Not to be forgotten, some news appears that IP is about to go ex-dividend on November 14. So, you have to buy their shares before that date to receive the dividend. It will be paid on December 16.
International paper dividend
The company’s next dividend payment to shareholders will be $0.5 per share. That is less than the last year when they paid $2.1. If we take a look at payments from the past year, the company has a trailing yield of about 4.4% on the share price of $46.21.
Some data is very important when you have to decide to buy or not some stock because of its dividend.
The International Paper paid out 58% of its profit to shareholders last year. Nothing strange with that payout, it is a regular level for most companies. But take a look at its cash flow since it is more valuable than profits when estimating a dividend. Well, IP did it well last year, it paid 35% of free cash flow. It’s good to see that the dividend is well covered, so the dividend is sustainable. Of course, it will be until earnings drop sharply.
Is it a good dividend stock?
International Paper shareholders have seen a support expansion from the money managers in the past several months. After the second quarter of this year, about 30 hedge funds held IP in their portfolios. But the surprising thing is that IP stock isn’t amongst the 30 most popular. That has to be noticed.
This company is paying dividends over 10 years now. For long-term investors, the companies that are paying dividends can be worthwhile. International Paper Company is yielding 4.8% so for some investors it is a good opportunity if they want to buy the stock because of it. The company has significant debts, so you will need to check its balance sheet to see if there is any debt risks.
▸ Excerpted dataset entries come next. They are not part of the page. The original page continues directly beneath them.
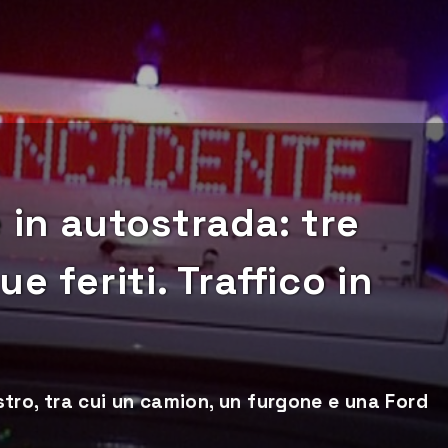
 in autostrada: tre
e feriti. Traffico in
istro, tra cui un camion, un furgone e una Ford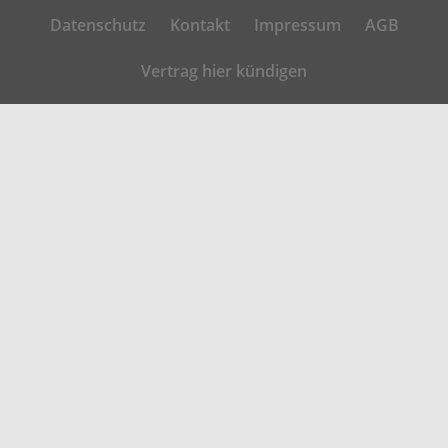
Datenschutz
Kontakt
Impressum
AGB
Vertrag hier kündigen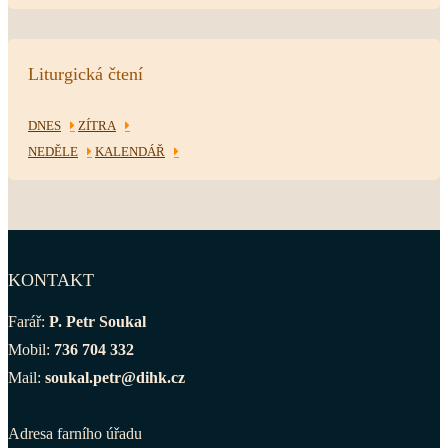
Liturgická čtení
DNES
ZÍTRA
NEDĚLE
KALENDÁŘ
KONTAKT
Farář:
P. Petr Soukal
Mobil:
736 704 332
Mail:
soukal.petr@dihk.cz
Adresa farního úřadu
International Paper has a net debt of 2.61 times its EBITDA. Yes, debts are good to stimulate business growth but can boost the risks. During the last 10 years, the IP dividend has been constant. That is a sign that the company had a consistent earnings dynamic.
International Paper Company paid $1,00 per share in 2019, last year it paid $2,00 which is a CAGR of about 7.2% a year. This is very worthy over the long term investors if the rate of growth can be kept or increased. Also, IP would have a better result if earnings per share could grow too. Instead, the company’s EPS are flat over the past 5 years.
When we want to buy a dividend stock, we want to know will the dividend grow, is the company is capable to support it in different economic conditions and is the dividend payout is sustainable. International Paper company’s dividend payments look fully covered. Moreover, International Paper appears like a great chance. It could be a good fit.